Homework reclaims bodily safety by exposing histories of child abuse in Vietnamese and diasporic immigrant communities. The performance contemplates how violent discipline is stored in collective skin, and remains repetitively cursed in the body for generational patterning. She re-programs body-pain relationships by transforming the objecthood of brooms with somatic sequences of movement — striking, sweeping, and resting. The work creates a ceremony space where audiences can grieve repressed memory, and process the future of parent and guardianship.

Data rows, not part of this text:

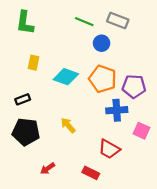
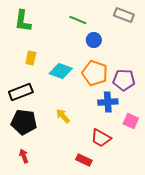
gray rectangle: (118, 21) -> (124, 15), moved
black rectangle: (23, 99) -> (21, 92), size x1.6
red arrow: (48, 168) -> (24, 156), moved, turned 104

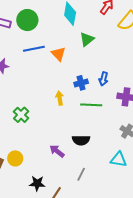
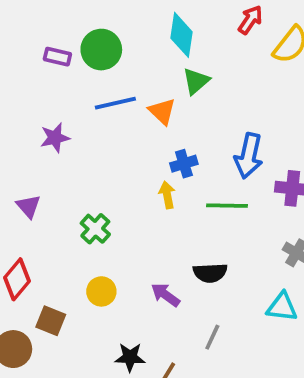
green triangle: (87, 39) -> (196, 81), moved
blue arrow: (104, 79) -> (249, 156), size x1.6
blue cross: (81, 83) -> (184, 164), moved
yellow circle: (15, 158) -> (101, 291), moved

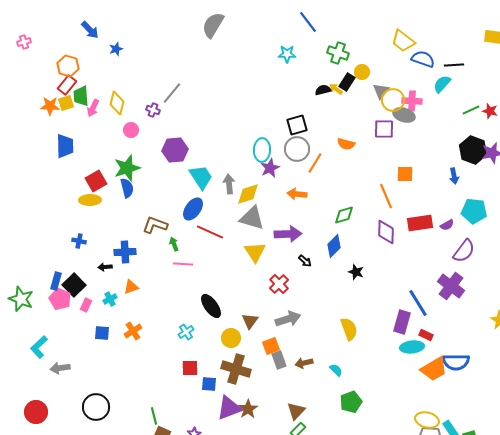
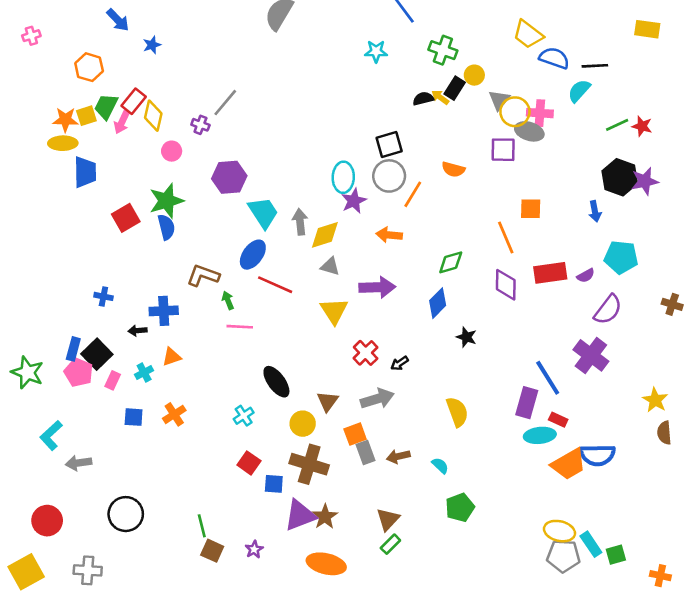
red rectangle: (67, 85) -> (134, 101), moved
green trapezoid: (81, 96) -> (106, 106), turned 30
yellow ellipse: (90, 200) -> (63, 143), moved
gray triangle: (252, 218) -> (330, 266), size x0.6
black arrow: (305, 261) -> (400, 363), moved, turned 104
red square: (190, 368) -> (249, 463), turned 36

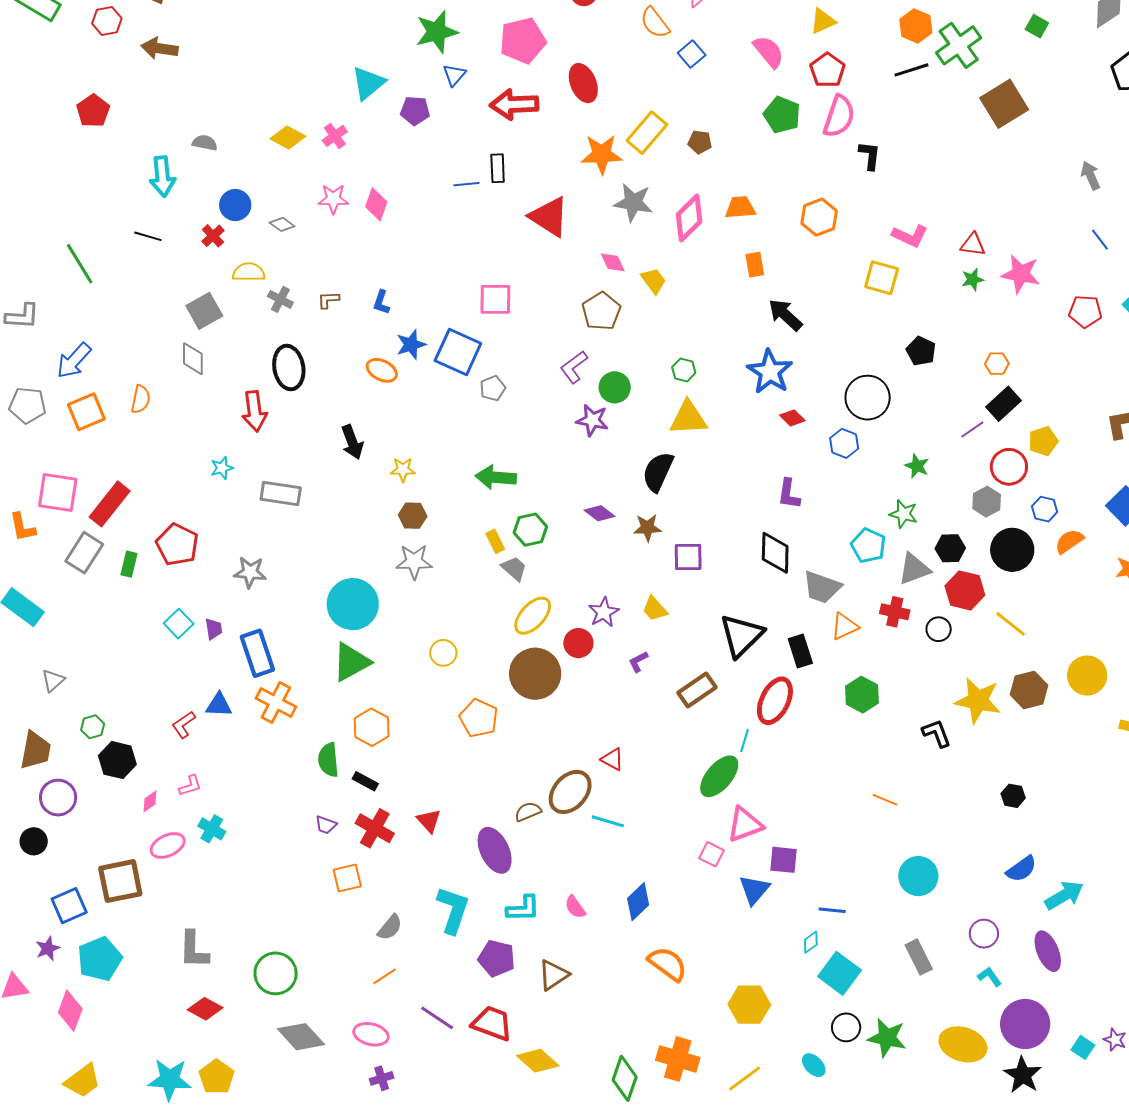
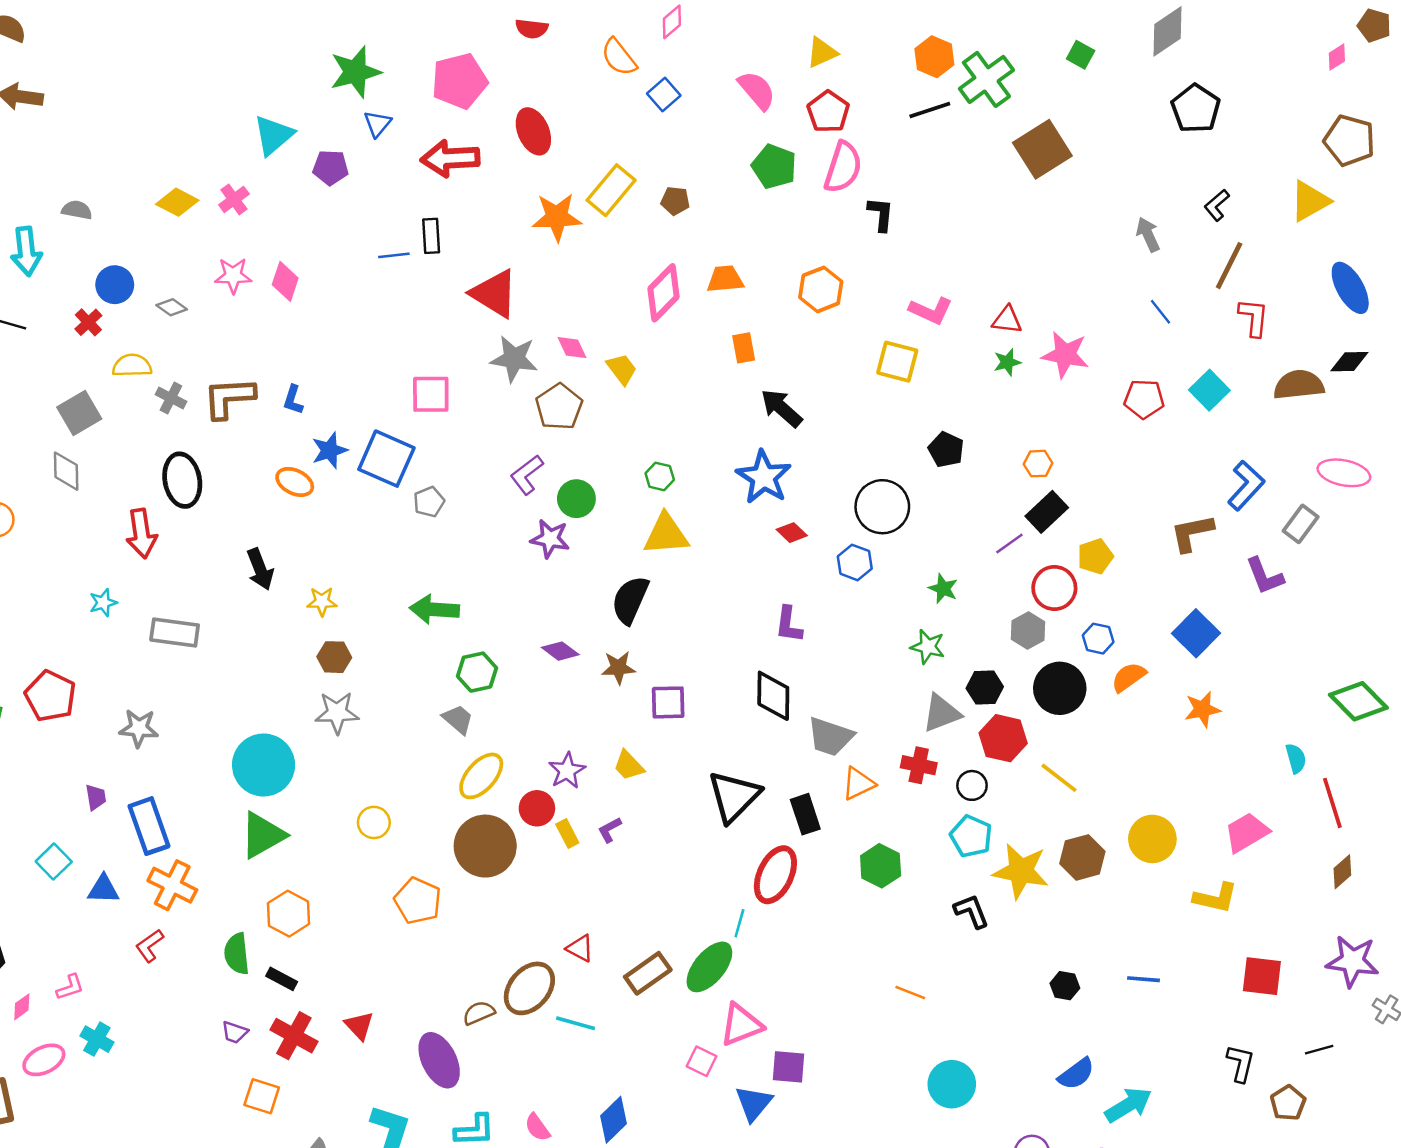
gray star: (633, 203) -> (514, 359), moved
brown L-shape: (328, 300) -> (229, 398), size x2.0
yellow rectangle: (495, 541) -> (567, 834), moved
cyan pentagon: (868, 546) -> (971, 836), moved
cyan square: (179, 624) -> (54, 862), moved
brown rectangle: (697, 690) -> (648, 973), moved
red L-shape: (184, 725) -> (150, 946), moved
orange square: (347, 878) -> (262, 1096), turned 32
blue line: (832, 910) -> (1143, 979), moved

can’t you just change jobs, 2024

documentation by Tommy Bui

She moves both elegantly and ungainly within a performance, rendering moments of both instinctive reaction and designed transcendence.
— Seth Combs, SD Union Tribune

live performance + sculpture, 11 minutes. Debuted at PROJECT [BLANK], a performance exhibition at Bread & Salt + commissioned for the closing performance of 17th Annual Dia de la Mujer at The FRONT Arte & Cultura. 2024. seventeen braided “Thank You” bags into a frozen durian fruit, and an improvised hair pin.

can’t you just change jobs compels audiences with an ode to Vietnamese women and fruit sellers. The work releases the generational inheritance of lethargy, scarcity, and childbirth for survival. The work sings the words, mua cho bà con ơi / oh child, buy these from me (because I need the money), in repetition as a labor prayer to engage with audience members as passerby customers.


when no one is watching, 2024

documentation by Jun!yi Min

live performance + video installation, 44 minutes. Debut solo exhibition, Trans Aphrodisia, at The Brown Building. 2024.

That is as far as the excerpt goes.